### Task directions
Using the data below, work out how many lines contain "clams", and report only that number.

### Source data

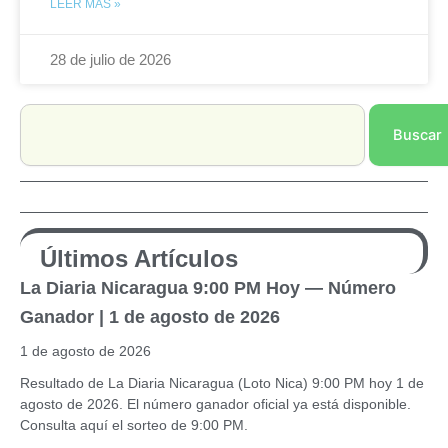
LEER MÁS »
28 de julio de 2026
Search
Buscar
Últimos Artículos
La Diaria Nicaragua 9:00 PM Hoy — Número
Ganador | 1 de agosto de 2026
1 de agosto de 2026
Resultado de La Diaria Nicaragua (Loto Nica) 9:00 PM hoy 1 de
agosto de 2026. El número ganador oficial ya está disponible.
Consulta aquí el sorteo de 9:00 PM.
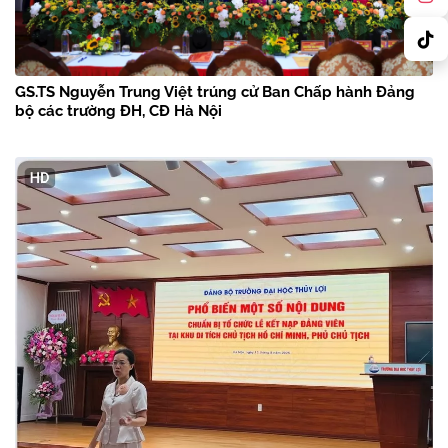
GS.TS Nguyễn Trung Việt trúng cử Ban Chấp hành Đảng
bộ các trường ĐH, CĐ Hà Nội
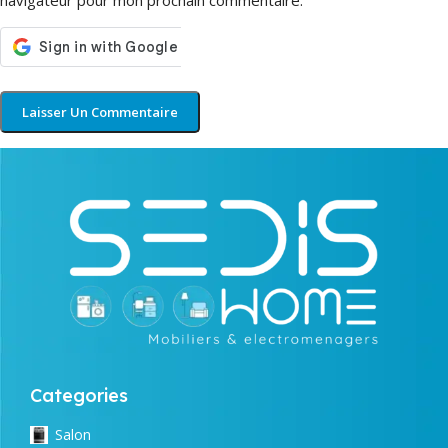
navigateur pour mon prochain commentaire.
Categories
Salon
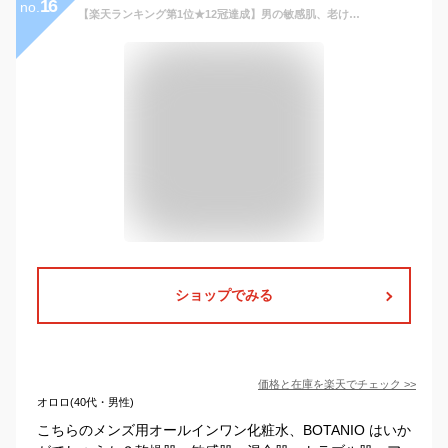
16
no.
【楽天ランキング第1位★12冠達成】男の敏感肌、老け顔対策に。ワンランク上のオールインワン。エイジングケア 化粧水 メンズ スキンケア 男性 オールインワン おすすめ 男性用 化粧品 ジェル ローション 保湿 乾燥 肌 目元 メンズ化粧品 メンズコスメ 【送料無料】
ショップでみる
価格と在庫を
楽天
でチェック
>>
オロロ(40代・男性)
こちらのメンズ用オールインワン化粧水、BOTANIO はいか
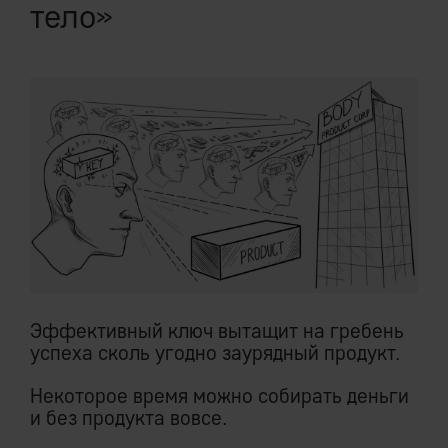
тело»
Эффективный ключ вытащит на гребень
успеха сколь угодно заурядный продукт.
Некоторое время можно собирать деньги
и без продукта вовсе.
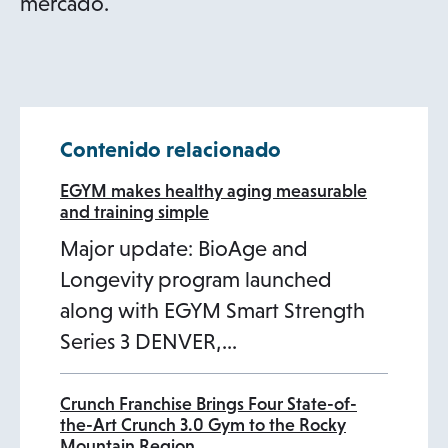
mercado.
Contenido relacionado
EGYM makes healthy aging measurable
and training simple
Major update: BioAge and
Longevity program launched
along with EGYM Smart Strength
Series 3 DENVER,…
Crunch Franchise Brings Four State-of-
the-Art Crunch 3.0 Gym to the Rocky
Mountain Region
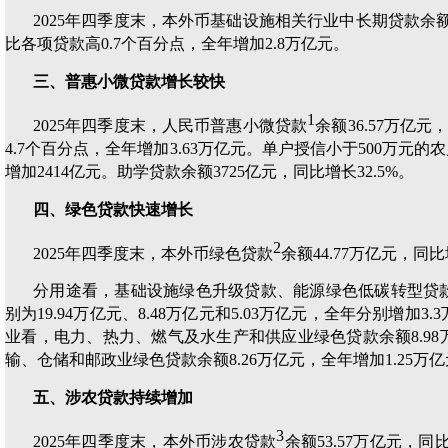
2025年四季度末，本外币基础设施相关行业中长期贷款余额4
比各项贷款高0.7个百分点，全年增加2.8万亿元。
三、普惠小微贷款增长较快
1
2025年四季度末，人民币普惠小微贷款
余额36.57万亿元
4.7个百分点，全年增加3.63万亿元。单户授信小于500万元的
增加2414亿元。助学贷款余额3725亿元，同比增长32.5%。
四、绿色贷款快速增长
2
2025年四季度末，本外币绿色贷款
余额44.77万亿元，同比
分用途看，基础设施绿色升级贷款、能源绿色低碳转型贷
别为19.94万亿元、8.48万亿元和5.03万亿元，全年分别增加3.
业看，电力、热力、燃气及水生产和供应业绿色贷款余额8.98万
输、仓储和邮政业绿色贷款余额8.26万亿元，全年增加1.25万
五、涉农贷款持续增加
3
2025年四季度末，本外币涉农贷款
余额53.57万亿元，同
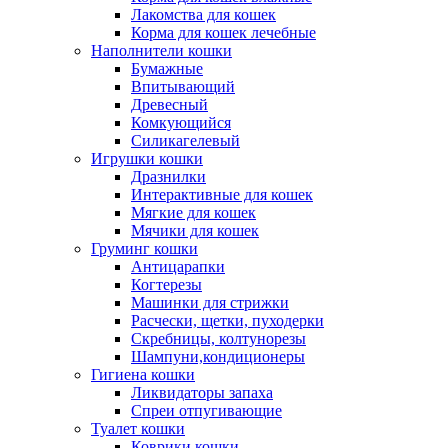
Лакомства для кошек
Корма для кошек лечебные
Наполнители кошки
Бумажные
Впитывающий
Древесный
Комкующийся
Силикагелевый
Игрушки кошки
Дразнилки
Интерактивные для кошек
Мягкие для кошек
Мячики для кошек
Груминг кошки
Антицарапки
Когтерезы
Машинки для стрижки
Расчески, щетки, пуходерки
Скребницы, колтунорезы
Шампуни,кондиционеры
Гигиена кошки
Ликвидаторы запаха
Спреи отпугивающие
Туалет кошки
Коврики кошки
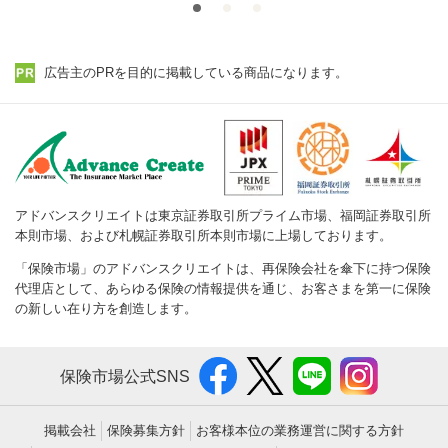
広告主のPRを目的に掲載している商品になります。
アドバンスクリエイトは東京証券取引所プライム市場、福岡証券取引所
本則市場、および札幌証券取引所本則市場に上場しております。
「保険市場」のアドバンスクリエイトは、再保険会社を傘下に持つ保険
代理店として、あらゆる保険の情報提供を通じ、お客さまを第一に保険
の新しい在り方を創造します。
保険市場公式SNS
掲載会社
保険募集方針
お客様本位の業務運営に関する方針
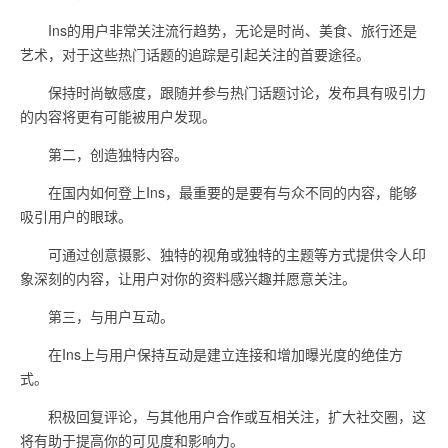
Ins的用户非常关注流行趋势，无论是时尚、美食、旅行还是
艺术，对于这些热门话题的追踪是引起关注的首要途径。
保持时尚敏感度，跟随并参与热门话题讨论，发布具有吸引力
的内容将更有可能被用户发现。
第二，创造独特内容。
在国内如何登上Ins，最重要的是要有与众不同的内容，能够
吸引用户的眼球。
可通过创意摄影、独特的视角或独特的主题等方式提供令人印
象深刻的内容，让用户对你的资料感兴趣并愿意关注。
第三，与用户互动。
在Ins上与用户保持互动是建立连接和增加曝光度的绝佳方
式。
积极回复评论，与其他用户合作或互相关注，扩大社交圈，这
将有助于提高你的可见度和影响力。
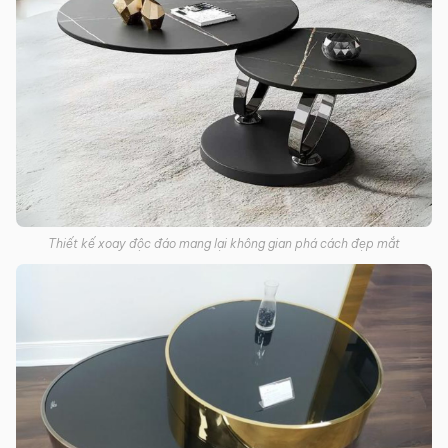
Thiết kế xoay độc đáo mang lại không gian phá cách đẹp mắt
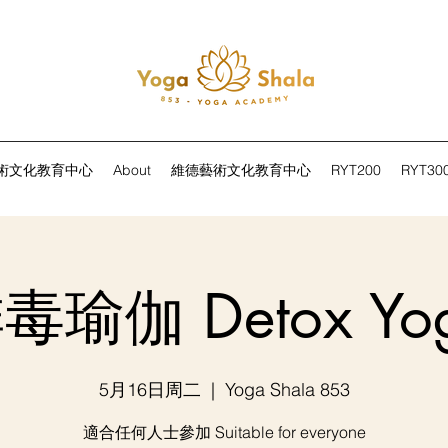
術文化教育中心
About
維德藝術文化教育中心
RYT200
RYT30
毒瑜伽 Detox Yo
5月16日周二
  |  
Yoga Shala 853
適合任何人士參加 Suitable for everyone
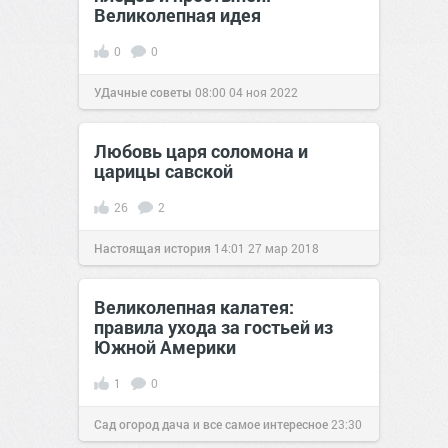
Великолепная идея
0
0
УДачные советы
08:00
04 ноя 2022
Любовь царя соломона и
царицы савской
26
2
Настоящая история
14:01
27 мар 2018
Великолепная калатея:
правила ухода за гостьей из
Южной Америки
1
0
Сад огород дача и все самое интересное
23:30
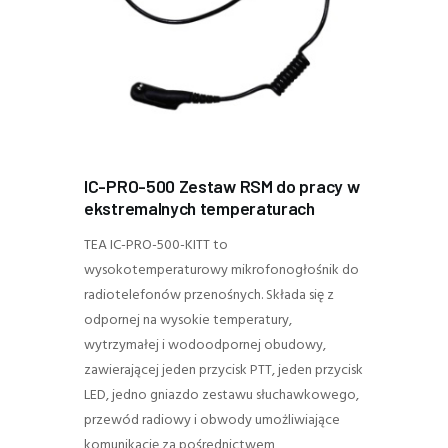
IC-PRO-500 Zestaw RSM do pracy w
ekstremalnych temperaturach
TEA IC-PRO-500-KITT to
wysokotemperaturowy mikrofonogłośnik do
radiotelefonów przenośnych. Składa się z
odpornej na wysokie temperatury,
wytrzymałej i wodoodpornej obudowy,
zawierającej jeden przycisk PTT, jeden przycisk
LED, jedno gniazdo zestawu słuchawkowego,
przewód radiowy i obwody umożliwiające
komunikację za pośrednictwem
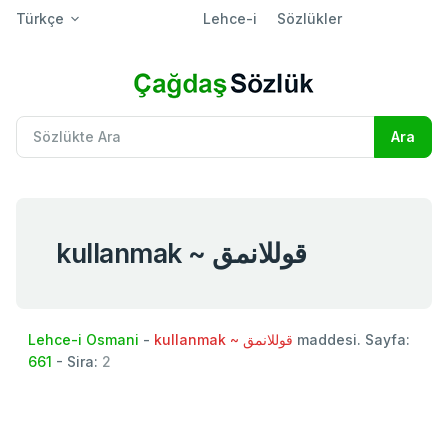
Türkçe
Lehce-i
Sözlükler
kullanmak ~ قوللانمق
Lehce-i Osmani
-
kullanmak ~ قوللانمق
maddesi. Sayfa:
661
- Sira:
2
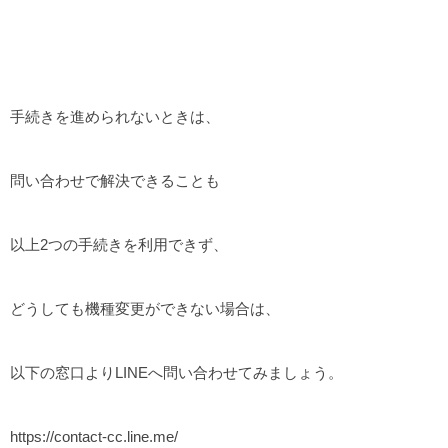
手続きを進められないときは、
問い合わせで解決できることも
以上2つの手続きを利用できず、
どうしても機種変更ができない場合は、
以下の窓口よりLINEへ問い合わせてみましょう。
https://contact-cc.line.me/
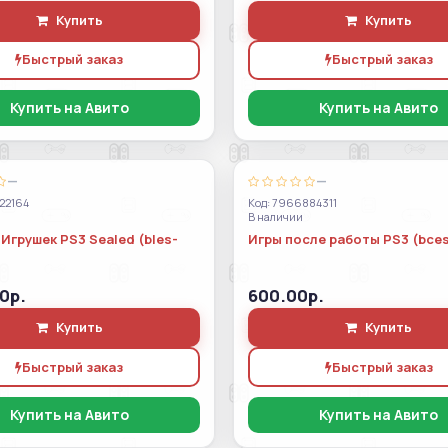
Купить
Купить
Быстрый заказ
Быстрый заказ
Купить на Авито
Купить на Авито
—
—
22164
Код: 7966884311
В наличии
Игрушек PS3 Sealed (bles-
Игры после работы PS3 (bces
0р.
600.00р.
Купить
Купить
Быстрый заказ
Быстрый заказ
Купить на Авито
Купить на Авито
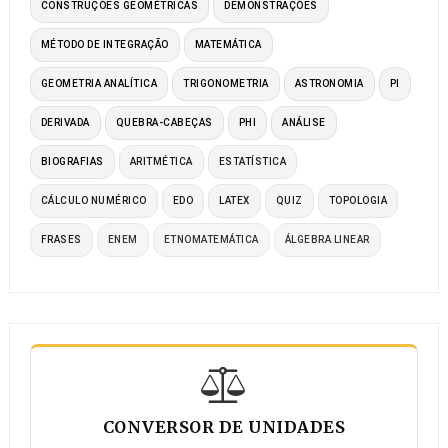
CONSTRUÇÕES GEOMÉTRICAS
DEMONSTRAÇÕES
MÉTODO DE INTEGRAÇÃO
MATEMÁTICA
GEOMETRIA ANALÍTICA
TRIGONOMETRIA
ASTRONOMIA
PI
DERIVADA
QUEBRA-CABEÇAS
PHI
ANÁLISE
BIOGRAFIAS
ARITMÉTICA
ESTATÍSTICA
CÁLCULO NUMÉRICO
EDO
LATEX
QUIZ
TOPOLOGIA
FRASES
ENEM
ETNOMATEMÁTICA
ÁLGEBRA LINEAR
CONVERSOR DE UNIDADES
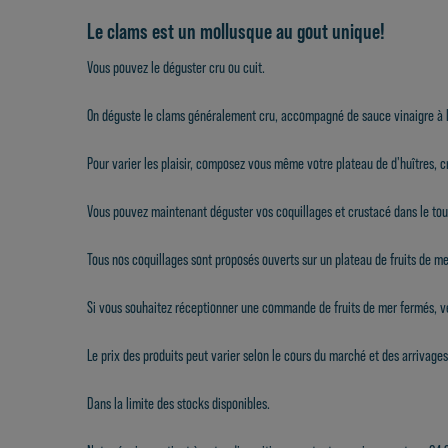
Le clams est un mollusque au gout unique!
Vous pouvez le déguster cru ou cuit.
On déguste le clams généralement cru, accompagné de sauce vinaigre à l'é
Pour varier les plaisir, composez vous même votre
plateau de d'huîtres, c
Vous pouvez maintenant déguster vos coquillages et crustacé dans le t
Tous nos coquillages sont proposés ouverts sur un
plateau de fruits de me
Si vous souhaitez réceptionner une commande de fruits de mer fermés, ve
Le prix des produits peut varier selon le cours du marché et des arrivage
Dans la limite des stocks disponibles.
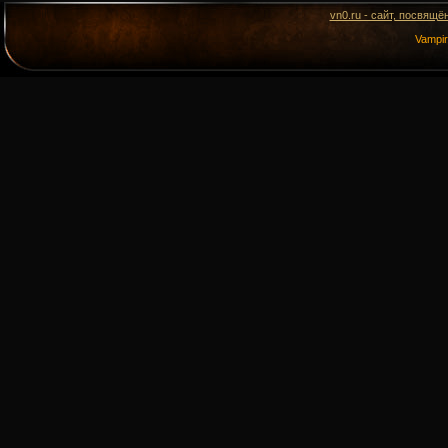
vn0.ru - сайт, посвящё
Vampi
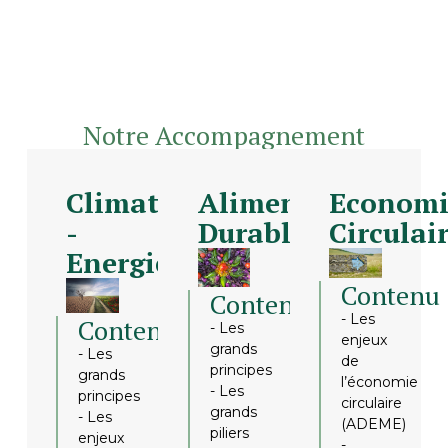
Notre Accompagnement
Climat
Alimentation
Economi
-
Durable
Circulai
Energie
Contenu
Contenu
- Les
Contenu
- Les
enjeux
grands
- Les
de
principes
grands
l’économie
- Les
principes
circulaire
grands
- Les
(ADEME)
piliers
enjeux
-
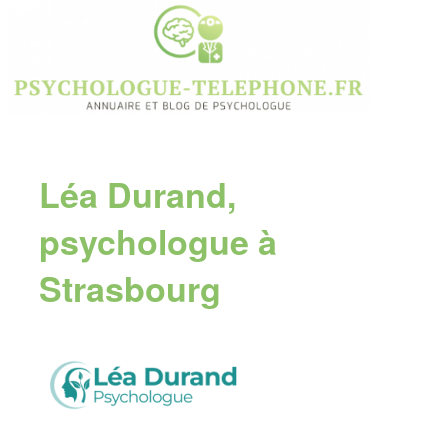
Léa Durand,
psychologue à
Strasbourg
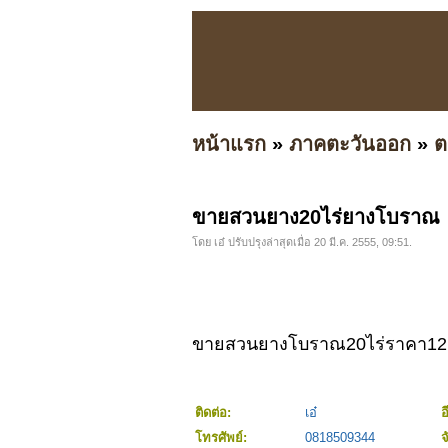
หน้าแรก
»
ภาคตะวันออก
»
ต
ขายสวนยาง20ไร่ยางโบราณ
โดย เอ๋ ปรับปรุงล่าสุดเมื่อ 20 มี.ค. 2555, 09:51.
ขายสวนยางโบราณ20ไร่ราคา12ล้
ติดต่อ:
เอ๋
อ
โทรศัพย์:
0818509344
จ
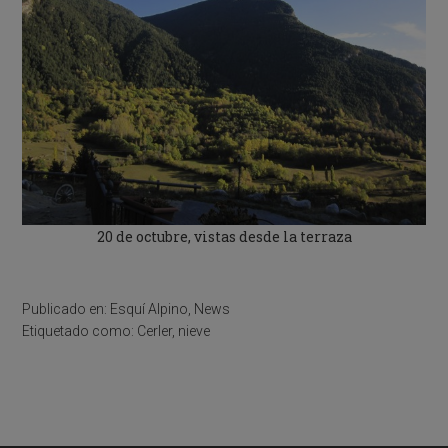
20 de octubre, vistas desde la terraza
Publicado en:
Esquí Alpino
,
News
Etiquetado como:
Cerler
,
nieve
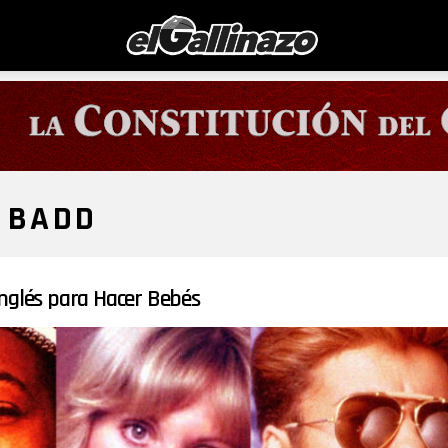
 BADD
nglés para Hacer Bebés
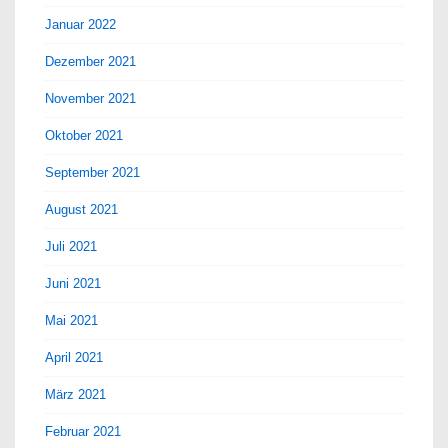
Januar 2022
Dezember 2021
November 2021
Oktober 2021
September 2021
August 2021
Juli 2021
Juni 2021
Mai 2021
April 2021
März 2021
Februar 2021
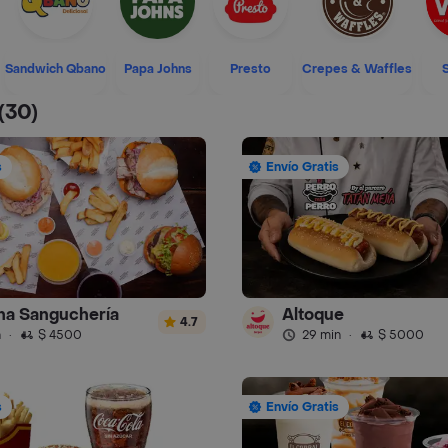
Sandwich Qbano
Papa Johns
Presto
Crepes & Waffles
(30)
s
Envío Gratis
ha Sanguchería
Altoque
4.7
n
·
$ 4500
29 min
·
$ 5000
s
Envío Gratis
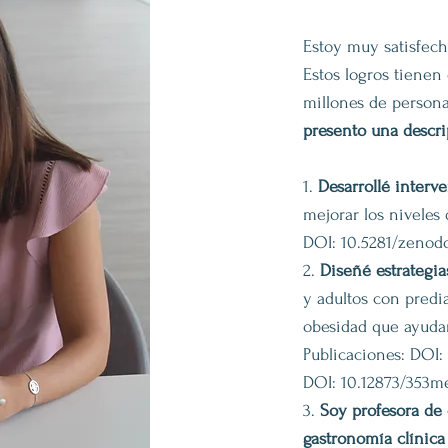
Estoy muy satisfech
Estos logros tienen 
millones de person
presento una descri
1.
Desarrollé interv
mejorar los niveles 
DOI: 10.5281/zenod
2.
Diseñé estrategi
y adultos con predia
obesidad que ayudan
Publicaciones: DOI:
DOI: 10.12873/353
3.
Soy profesora de
gastronomía clínica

### Expected output
2